# Clearing the air



## woodchux (Jul 6, 2014)

Planning to set up an economical dust collector system using a Ridgid 14 gal, 6HP, 170 CFM wet/dry vacuum, & a Rockler 10 gal dust separator, with shop vac expandable hoses. Is this enough to clear the air in a 10' x15' "woodwork" garage, or should I consider something else/better? Your comments are appreciated. Be safe.


----------



## tvman44 (Dec 8, 2011)

Anything is better than nothing. Enough???? Who knows. :thumbsup:


----------



## ryan50hrl (Jun 30, 2012)

If cleaning the air is what you want to do in the cheap, a 20" box fan with a furnace filter taped over it is your best bet. 

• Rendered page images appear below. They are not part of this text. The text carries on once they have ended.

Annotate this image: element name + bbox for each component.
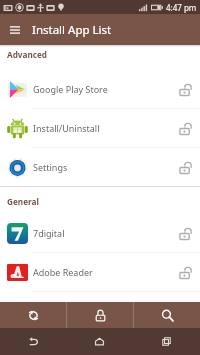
button[interactable]: Unlocked: [174, 155, 198, 179]
button[interactable]: Install/Uninstall: [0, 109, 200, 147]
staticText: Settings: [33, 161, 68, 173]
button[interactable]: Menu: [5, 20, 25, 40]
button[interactable]: Home: [66, 328, 133, 355]
button[interactable]: Lock: [67, 302, 133, 328]
staticText: Adobe Reader: [33, 266, 93, 278]
button[interactable]: Unlocked: [174, 260, 198, 284]
button[interactable]: Settings: [0, 148, 200, 186]
staticText: General: [7, 196, 39, 207]
button[interactable]: Search: [134, 302, 200, 328]
staticText: Install App List: [32, 22, 112, 38]
button[interactable]: Google Play Store: [0, 70, 200, 108]
staticText: Google Play Store: [33, 83, 108, 95]
staticText: Advanced: [7, 49, 48, 60]
button[interactable]: Unlocked: [174, 116, 198, 140]
button[interactable]: 7digital: [0, 214, 200, 252]
button[interactable]: Unlocked: [174, 221, 198, 245]
button[interactable]: Recents: [133, 328, 200, 355]
staticText: Install/Uninstall: [33, 122, 100, 134]
button[interactable]: Refresh: [0, 302, 66, 328]
button[interactable]: Unlocked: [174, 77, 198, 101]
button[interactable]: Back: [0, 328, 66, 355]
staticText: 7digital: [33, 227, 65, 239]
staticText: 4:47 pm: [166, 2, 197, 13]
button[interactable]: Adobe Reader: [0, 253, 200, 291]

What your proposing will help more with the sawdust on the floor.


----------



## hokeyplyr48 (Nov 12, 2013)

Or find your local HVAC/furnace repair and get a squirrel cage blower from them. They usually give them away or sell them for really cheap. I got two for $30. Put one in a plywood box and put two stage filters ahead of it and it does a great job.


----------



## ORBlackFZ1 (Dec 25, 2013)

woodchux said:


> Planning to set up an economical dust collector system using a Ridgid 14 gal, 6HP, 170 CFM wet/dry vacuum, & a Rockler 10 gal dust separator, with shop vac expandable hoses. Is this enough to clear the air in a 10' x15' "woodwork" garage, or should I consider something else/better? Your comments are appreciated. Be safe.


If you are trying to "clear the air" in your workshop, a shop vac is NOT the device to use. If you are trying to collect dust created at your Miter Saw, Band Saw, Table Saw, Drill Press, Track Saw, Radial Arm Saw, Bench Top sander, etc, then you have the correct device for an entry level dust collector.

Dust collection at the source is always the primary dust collector! Dust collection should always (did I write always, yes I wrote ALWAYS) start at the source of the saw dust. 

Air filtration units are a backup dust collection system. They should only be used to collect saw dust that did not get collected by the primary dust collector.

If you really have the primary covered, and you still have dust collecting in the air, then air filtration should be your next step. 

My router used to saturate my shop with saw dust. I mounted it in a fully enclosed table and attached a dust collector. Now, I can use the router all day, without it adding to the shop particle count.

My band saw used to also add dust particles to the shop air. I used to run a 4" diameter 10' long flex hose to the two (2) 4" diameter ports on the band saw. I switched to a 6" diameter 10' long flex hose from my dust collector to the two (2) 4" band saw ports and now my band saw does NOT raise the particle count in the shop air. I spent three (3) hours re-sawing an 8' long ash log in to 4/4 lumber the other day and the particle count never increased in the shop. ( I use a Dylos particle counter to track the particulates in the shop air).

*My point is that you should focus on collecting the saw dust at the source. Air filtration should be a back up system for capturing air borne particles that your primary dust collector missed. * 

I can't capture all the saw dust from all the machines, so I use two (2) Jet AFS-1000B units to catch what my primary dust collector misses. 

Try the advanced search function on this site using the text "air filtration" in the Dust Collection forum and you will get all kinds of good posts on Air filtration.


----------